This is a simple parallel implementation of words count using Open MPI developed in the context of Parallel, Concurrent and Cloud programming course at the University of Salerno.
The aim is to make a map-reduce version of words count using MPI in order to perform word counting over a large number of files.
The process is divided in 3 steps:
- Assign each worker the input files' sections it has to work on
- Count the words occurrences in each section in parallel
- Merge the results obtained by each worker at master process
Assuming that each worker already has the input files available locally, the solution presented here also performs the first step of the process in parallel, meaning that each process determines autonomously which sections of the input it has to work on, avoiding communicating with the others.
The first step of the process has been designed to have each process workload to differ by the length of one word at most: the workloads distribution algorithm assigns each worker a section of size equal to the total input size (expressed in bytes) divided by the number of workers (it adds one more byte to some of the sections if the remainder of the division isn't zero). Each worker knows which files it has to work on and for each of them what byte to start reading and which one to stop at: the counting algorithm here figures out if the starting byte is in the middle of a word and, if so, skips the entire word, and counts the following words up to the end of the section (and beyond if the last byte is in the middle of a word).

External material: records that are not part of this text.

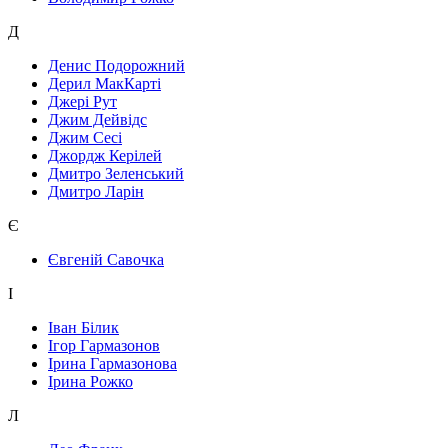
Д
Денис Подорожний
Дерил МакКарті
Джері Рут
Джим Дейвідс
Джим Сесі
Джордж Керілей
Дмитро Зеленський
Дмитро Ларін
Є
Євгеній Савочка
І
Іван Білик
Ігор Гармазонов
Ірина Гармазонова
Ірина Рожко
Л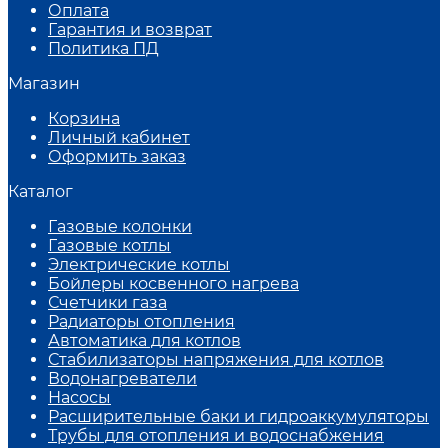
Оплата
Гарантия и возврат
Политика ПД
Магазин
Корзина
Личный кабинет
Оформить заказ
Каталог
Газовые колонки
Газовые котлы
Электрические котлы
Бойлеры косвенного нагрева
Счетчики газа
Радиаторы отопления
Автоматика для котлов
Стабилизаторы напряжения для котлов
Водонагреватели
Насосы
Расширительные баки и гидроаккумуляторы
Трубы для отопления и водоснабжения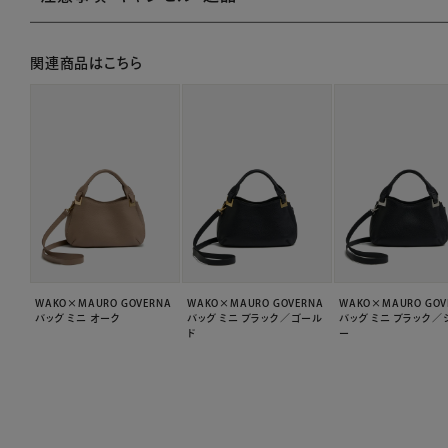
関連商品はこちら
WAKO×MAURO GOVERNA
WAKO×MAURO GOVERNA
WAKO×MAURO GOV
バッグ ミニ オーク
バッグ ミニ ブラック／ゴール
バッグ ミニ ブラック／
ド
ー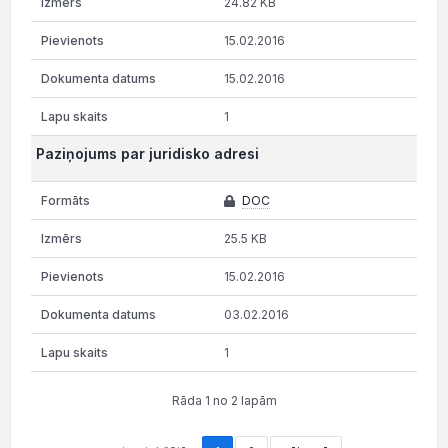
24.82 KB
15.02.2016
15.02.2016
1
Paziņojums par juridisko adresi
DOC
25.5 KB
15.02.2016
03.02.2016
1
Rāda 1 no 2 lapām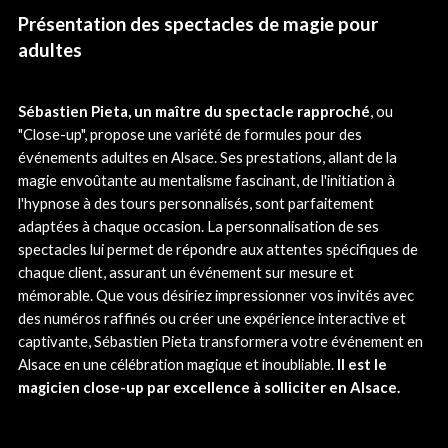
Présentation des spectacles de magie pour
adultes
Sébastien Pieta, un maître du spectacle rapproché
, ou
"Close-up", propose une variété de formules pour des
événements adultes en Alsace. Ses prestations, allant de la
magie envoûtante au mentalisme fascinant, de l'initiation à
l'hypnose à des tours personnalisés, sont parfaitement
adaptées à chaque occasion. La personnalisation de ses
spectacles lui permet de répondre aux attentes spécifiques de
chaque client, assurant un événement sur mesure et
mémorable. Que vous désiriez impressionner vos invités avec
des numéros raffinés ou créer une expérience interactive et
captivante, Sébastien Pieta transformera votre événement en
Alsace en une célébration magique et inoubliable.
Il est le
magicien close-up par excellence à solliciter en Alsace.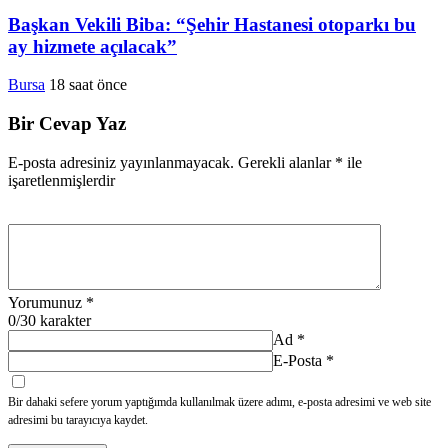
Başkan Vekili Biba: “Şehir Hastanesi otoparkı bu
ay hizmete açılacak”
Bursa
18 saat önce
Bir Cevap Yaz
E-posta adresiniz yayınlanmayacak.
Gerekli alanlar
*
ile
işaretlenmişlerdir
Yorumunuz
*
0
/30 karakter
Ad
*
E-Posta
*
Bir dahaki sefere yorum yaptığımda kullanılmak üzere adımı, e-posta adresimi ve web site
adresimi bu tarayıcıya kaydet.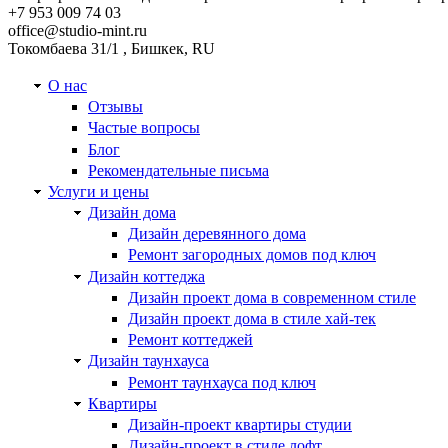
+7 953 009 74 03
office@studio-mint.ru
Токомбаева 31/1
,
Бишкек
,
RU
О нас
Отзывы
Частые вопросы
Блог
Рекомендательные письма
Услуги и цены
Дизайн дома
Дизайн деревянного дома
Ремонт загородных домов под ключ
Дизайн коттеджа
Дизайн проект дома в современном стиле
Дизайн проект дома в стиле хай-тек
Ремонт коттеджей
Дизайн таунхауса
Ремонт таунхауса под ключ
Квартиры
Дизайн-проект квартиры студии
Дизайн-проект в стиле лофт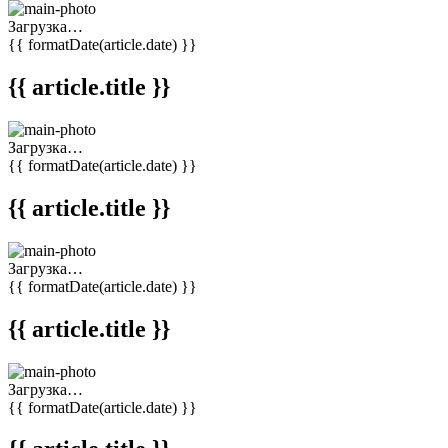
Загрузка…
{{ formatDate(article.date) }}
{{ article.title }}
Загрузка…
{{ formatDate(article.date) }}
{{ article.title }}
Загрузка…
{{ formatDate(article.date) }}
{{ article.title }}
Загрузка…
{{ formatDate(article.date) }}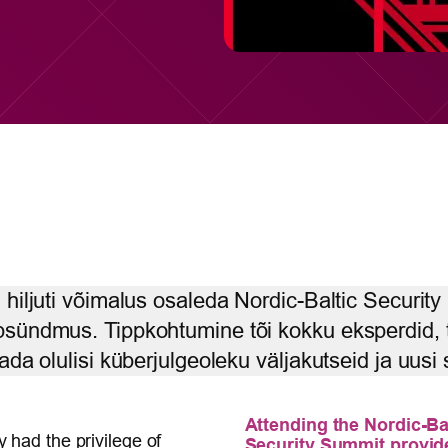
 hiljuti võimalus osaleda Nordic-Baltic Security
psündmus. Tippkohtumine tõi kokku eksperdid, t
ada olulisi küberjulgeoleku väljakutseid ja uusi 
Attending the Nordic-Ba
 had the privilege of
Security Summit provid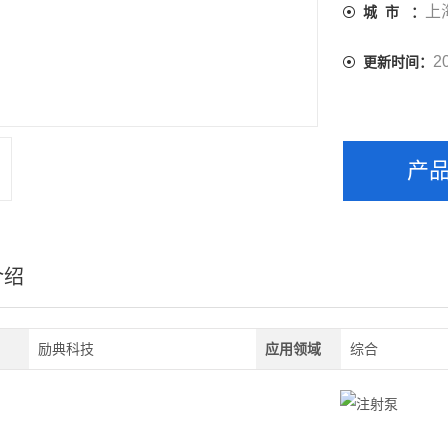
的体积精度。
上
城 市 ：
稳定：PTF
一致性强。
2
更新时间：
自动化程度
为。
产
介绍
励典科技
应用领域
综合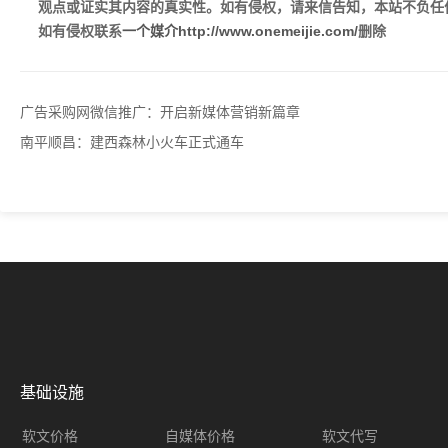
观点或证实其内容的真实性。如有侵权，请来信告知，本站不负任
如有侵权联系
一个媒介
http://www.onemeijie.com/
删除
广告采购网微信推广：开启新媒体营销新篇章
南平顺昌：建西森林小火车正式通车
基础设施
软文价格
自媒体价格
软文代写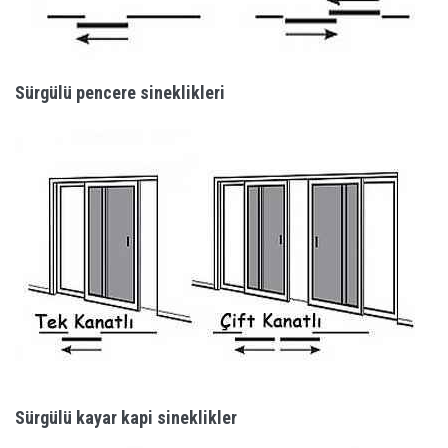
Sürgülü pencere sineklikleri
Sürgülü kayar kapi sineklikler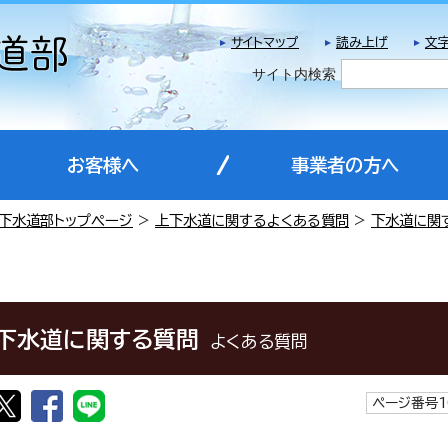
サイトマップ
読み上げ
文
サイト内検索
お客様へ
事業者の方へ
下水道部トップページ
>
上下水道に関するよくある質問
>
下水道に関
下水道に関する質問
よくある質問
ページ番号1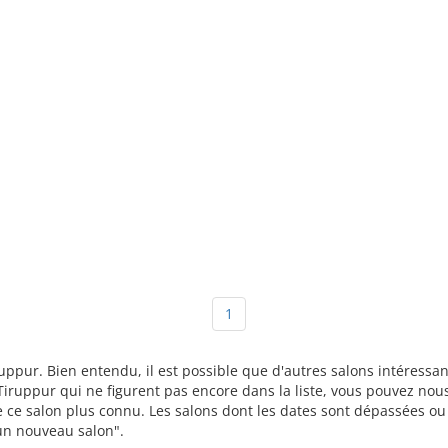
1
ruppur. Bien entendu, il est possible que d'autres salons intéress
iruppur qui ne figurent pas encore dans la liste, vous pouvez nous 
re ce salon plus connu. Les salons dont les dates sont dépassées o
r un nouveau salon".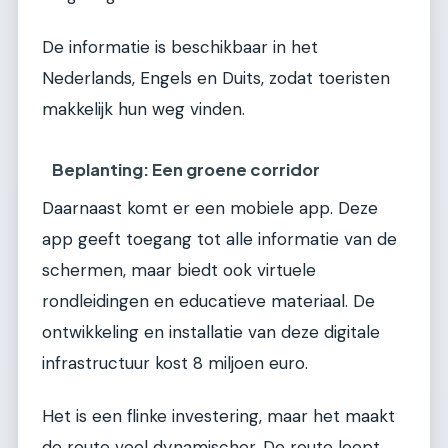
De informatie is beschikbaar in het
Nederlands, Engels en Duits, zodat toeristen
makkelijk hun weg vinden.
Beplanting: Een groene corridor
Daarnaast komt er een mobiele app. Deze
app geeft toegang tot alle informatie van de
schermen, maar biedt ook virtuele
rondleidingen en educatieve materiaal. De
ontwikkeling en installatie van deze digitale
infrastructuur kost 8 miljoen euro.
Het is een flinke investering, maar het maakt
de route veel dynamischer. De route loopt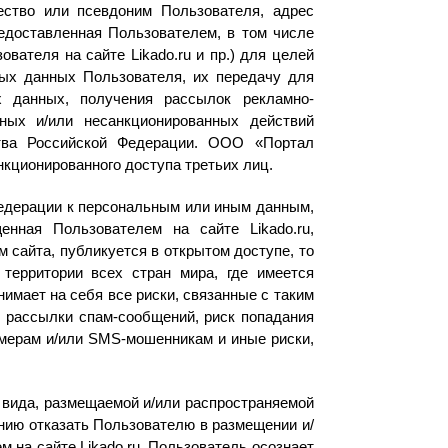
ество или псевдоним Пользователя, адрес
едоставленная Пользователем, в том числе
ателя на сайте Likado.ru и пр.) для целей
ых данных Пользователя, их передачу для
х данных, получения рассылок рекламно-
ных и/или несанкционированных действий
ства Российской Федерации. ООО «Портал
кционированного доступа третьих лиц.
Федерации к персональным или иным данным,
нная Пользователем на сайте Likado.ru,
сайта, публикуется в открытом доступе, то
 территории всех стран мира, где имеется
имает на себя все риски, связанные с таким
я рассылки спам-сообщений, риск попадания
амерам и/или SMS-мошенникам и иные риски,
вида, размещаемой и/или распространяемой
нию отказать Пользователю в размещении и/
на сайте Likado.ru. Пользователь осознает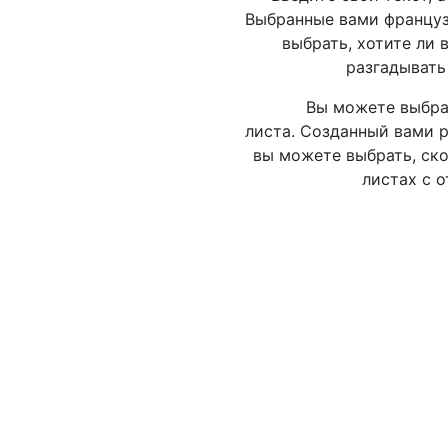
Выбранные вами француз
выбрать, хотите ли 
разгадывать
Вы можете выбрат
листа. Созданный вами р
вы можете выбрать, ско
листах с 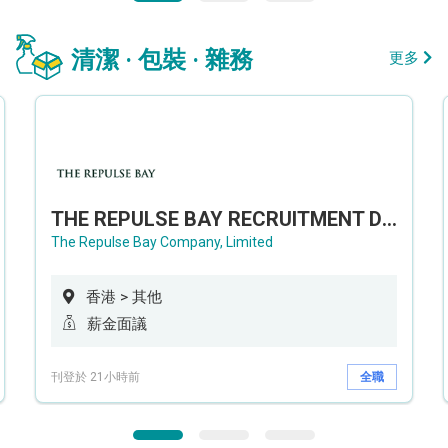
清潔 · 包裝 · 雜務
更多
THE REPULSE BAY RECRUITMENT DAY 淺水灣影灣園人才招聘會
The Repulse Bay Company, Limited
香港 > 其他
薪金面議
刊登於 21小時前
全職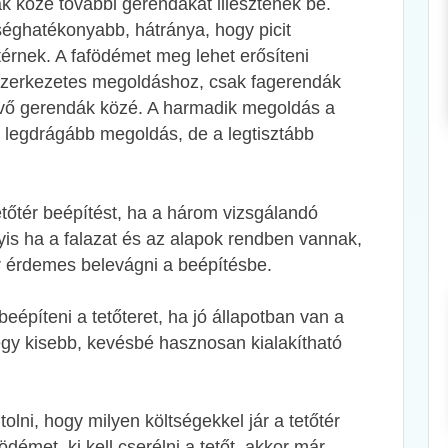
 közé további gerendákat illesztenek be.
éghatékonyabb, hátránya, hogy picit
őtérnek. A fafödémet meg lehet erősíteni
szerkezetes megoldáshoz, csak fagerendák
évő gerendák közé. A harmadik megoldás a
 legdrágább megoldás, de a legtisztább
tetőtér beépítést, ha a három vizsgálandó
yis ha a falazat és az alapok rendben vannak,
ár érdemes belevágni a beépítésbe.
építeni a tetőteret, ha jó állapotban van a
egy kisebb, kevésbé hasznosan kialakítható
lni, hogy milyen költségekkel jár a tetőtér
ödémet, ki kell cserélni a tetőt, akkor már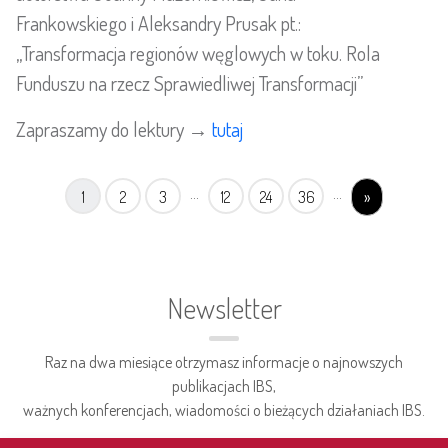
Frankowskiego i Aleksandry Prusak pt.:
„Transformacja regionów węglowych w toku. Rola
Funduszu na rzecz Sprawiedliwej Transformacji”
Zapraszamy do lektury →
tutaj
...
...
1
2
3
12
24
36
»
Newsletter
Raz na dwa miesiące otrzymasz informacje o najnowszych
publikacjach IBS,
ważnych konferencjach, wiadomości o bieżących działaniach IBS.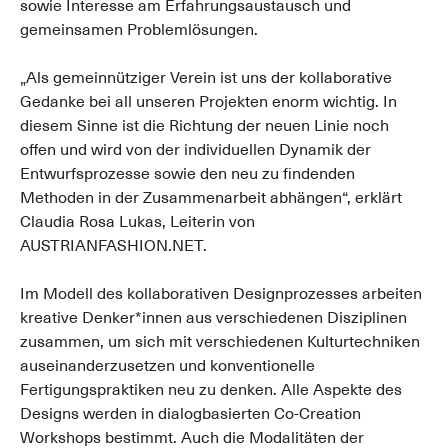
sowie Interesse am Erfahrungsaustausch und
gemeinsamen Problemlösungen.
„Als gemeinnütziger Verein ist uns der kollaborative
Gedanke bei all unseren Projekten enorm wichtig. In
diesem Sinne ist die Richtung der neuen Linie noch
offen und wird von der individuellen Dynamik der
Entwurfsprozesse sowie den neu zu findenden
Methoden in der Zusammenarbeit abhängen“, erklärt
Claudia Rosa Lukas, Leiterin von
AUSTRIANFASHION.NET.
Im Modell des kollaborativen Designprozesses arbeiten
kreative Denker*innen aus verschiedenen Disziplinen
zusammen, um sich mit verschiedenen Kulturtechniken
auseinanderzusetzen und konventionelle
Fertigungspraktiken neu zu denken. Alle Aspekte des
Designs werden in dialogbasierten Co-Creation
Workshops bestimmt. Auch die Modalitäten der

The words count are stored inside a hash table to reduce the search time whenever a word count has to be updated. This table is local to each process and it is updated every time a new word is read. At the end of this phase, each worker then communicates the content of the hash table to the master process which will merge them into his own local hash table and log the results.
This project uses CMake (minimum version 3.5) to manage the builds and obviously depends on Open MPI.
Due to the different definition of word among the various languages, here a word is considered as a sequence of alphanumeric symbols, thus "can't", for example, ends up being split in two words. This definition can be changed by editing the parsing function.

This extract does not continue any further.